Que trouvons-nous en effet au fond de ces tentatives ? Une association pour la guerre, jamais une association pour la paix. Le pacte fédéral de la ligue lombarde se dissout chaque fois que le danger s’éloigne, et chacune des cités qui l’a scellé bravement de son sang reprend aussitôt son indépendance absolue avec le droit funeste de se consumer dans des révolutions intestines. Les différens états italiens qui, en 1454, 1471 et 1484, tentèrent de mettre un terme à leurs querelles séculaires pour résister à l’étranger, convinrent d’une ligue dont l’intention principale consistait à lever une armée à frais communs et à choisir d’un commun accord un condottiere pour la commander.

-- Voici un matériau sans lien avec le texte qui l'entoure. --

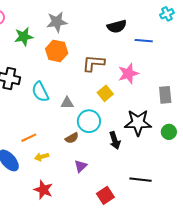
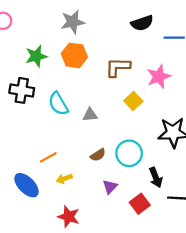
green star: (24, 37) -> (36, 56), moved
cyan circle: (89, 121) -> (129, 153), moved
black arrow: (115, 140) -> (156, 177), moved
red square: (105, 195) -> (140, 204), moved

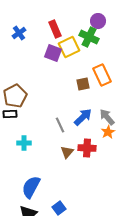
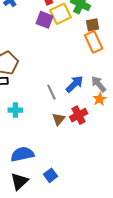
brown square: (83, 84) -> (93, 25), moved
red cross: (87, 148) -> (79, 115), turned -30
blue semicircle: (31, 187) -> (22, 154), turned 50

C’était là une bonne pensée qui aurait pu garantir au moins l’indépendance de l’Italie en opposant une barrière suffisante aux invasions françaises et espagnoles ; mais dans cette ligue militaire rien de fixe ne fut stipulé pour opérer le rapprochement des lois, des institutions et des mœurs sous la main d’un pouvoir central. Encore même cette armée fédérale ne put-elle parvenir à s’organiser ni à fonctionner régulièrement.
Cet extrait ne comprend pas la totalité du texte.